Similarly, banks have their own apps and many are looking to make them payment apps. But some of these offer the most potential for actually becoming the way mobile can be used to make payments.

Barclays PingIt – which started life as a person to person payment tool between Barclays customers – is being morphed into a rather canny payment tool that allows, through the scanning of QR code for the user to easily pay things like utility bills. It also now has the ability to let consumers scan adverts in magazines and purchase from them.

What makes these apps useful is that they are very easy to use and directly linked to the users bank account, making them an easy way to pay using a trusted source – the bank. For the merchant this makes it also much less of a worry that they won’t get paid.

Bank agnostic tools

While bank branded payment apps are really handy, they are constrained by being tied to one bank. As a result, the idea of these sorts of banking apps has been extended by some canny companies to offer the same sort of functionality buy agnostic of any one bank – so anyone can use them.

The two prime examples are Zapp and Znap. Both are bank agnostic and allow the consumer to scan, or tap to pay using their bank account or choice of cards and all they have to do is tap in a security code. They are quick and easy and don’t require much in the way of technology investment by the retailer.

They are in their early days right now, but these types of tool are ones to watch for in-store mobile payments in 2014.

Operator billing

The first ever application of mobile payments was using a premium rate telephone number, then a premium rate mobile number and eventually a shortcode to make a call or send a text that initiated a payment to someone that then appeared on the users phone bill where the operator would collect it and pass it on.

This has been around for 20+ years and has been very successful. Right now it has morphed into a service run by all four of the UK’s operators called Payforit.

The drawbacks of this service are, currently, two-fold: firstly, it is so far limited to digital goods only (such as paying for wifi on trains), not physical goods. Secondly, it is limited in terms of price points and total permissible spend per day.

Both of these issues are constrained by telecoms regulation, but there are rumours that eventually Payforit will be able to be used for the purchase of physical goods. And if this is the case it would be ideal for low value purchases in small independent shops. One to watch.

NFC

Say mobile payments to anyone in retail and they will more than likely roll there eyes and mutter “NFC” under their breath. NFC – or near field communication – is a radio technology that allows very short distance transmission of data between a chip and a receiver.

It is already used in your Oyster Card if you live in London and is increasingly being found in some banks debit cards. The big idea is that soon it will be in all mobile devices and will link wallets, payment apps, bank apps or whatever you use to pay to allow the consumer to wave their phone over the payment terminal and transfer funds.

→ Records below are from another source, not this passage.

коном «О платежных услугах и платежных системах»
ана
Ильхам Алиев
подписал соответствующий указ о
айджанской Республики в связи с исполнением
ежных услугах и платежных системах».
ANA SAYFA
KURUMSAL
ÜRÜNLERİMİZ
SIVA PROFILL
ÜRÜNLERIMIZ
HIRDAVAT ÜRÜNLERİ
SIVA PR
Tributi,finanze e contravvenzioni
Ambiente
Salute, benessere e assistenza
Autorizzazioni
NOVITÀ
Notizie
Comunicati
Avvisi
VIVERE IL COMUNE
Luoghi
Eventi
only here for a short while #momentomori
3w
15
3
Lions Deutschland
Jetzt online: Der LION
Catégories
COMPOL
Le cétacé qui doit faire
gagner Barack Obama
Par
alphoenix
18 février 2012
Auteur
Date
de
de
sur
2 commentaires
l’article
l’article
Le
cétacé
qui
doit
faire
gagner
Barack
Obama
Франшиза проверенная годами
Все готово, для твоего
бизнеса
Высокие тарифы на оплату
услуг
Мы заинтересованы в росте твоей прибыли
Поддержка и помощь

The problem is that this is unlikely to really ever take off. For starters most mainstream smartphones still don’t feature NFC as standard so we are at least 12 to 18 months away from it appearing. It also requires hefty investment by the retailer in equipment that allows the reading of NFC phone and chips. Handle with care.

Card readers

Perhaps the most innovative, practical and workable face of mobile payments for retailers to use in store are the new breed of card reader devices and associated apps that turn a smartphone or tablet into a POS. Square, iZettle, PayPal and more all offer tools like this that simply plug into the merchants device and, with a free download of an app, turns the device into a payment taking till.

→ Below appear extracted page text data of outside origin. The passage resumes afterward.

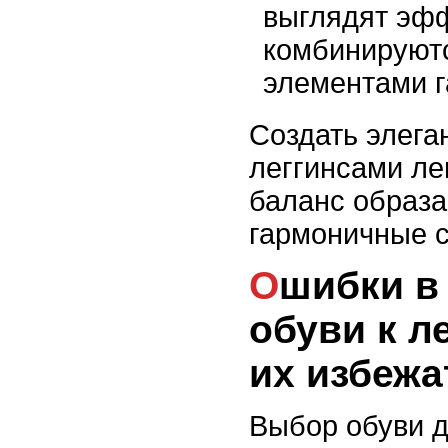
выглядят эфф
комбинируютс
элементами г
Создать элега
леггинсами ле
баланс образа
гармоничные с
Ошибки в подборе
обуви к л
их избежа
Выбор обуви д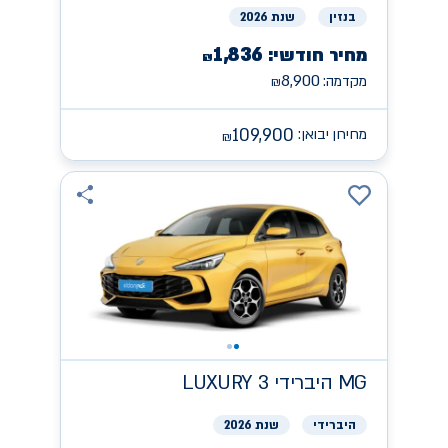
בנזין
שנת 2026
1,836
מחיר חודשי:
₪
8,900
מקדמה:
₪
109,900
מחירון יבואן:
₪
MG
היברידי LUXURY 3
היברידי
שנת 2026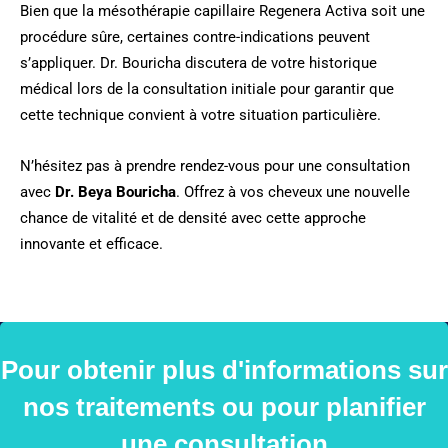
Bien que la mésothérapie capillaire Regenera Activa soit une
procédure sûre, certaines contre-indications peuvent
s’appliquer. Dr. Bouricha discutera de votre historique
médical lors de la consultation initiale pour garantir que
cette technique convient à votre situation particulière.
N’hésitez pas à prendre rendez-vous pour une consultation
avec
Dr. Beya Bouricha
. Offrez à vos cheveux une nouvelle
chance de vitalité et de densité avec cette approche
innovante et efficace.
Pour obtenir plus d'informations sur
nos traitements ou pour planifier
une consultation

This is cheap and simple, allows everyone from a market stall holder or plumber to a small business to a shop-floor walker in a large department store into some one who can take card payments. And they work today. OK, so they are not using the mobile device to make payments, but they do bring the advantages of mobile to payments and clearly make POS a very new experience and one that is ideal for the smaller, independent retailer.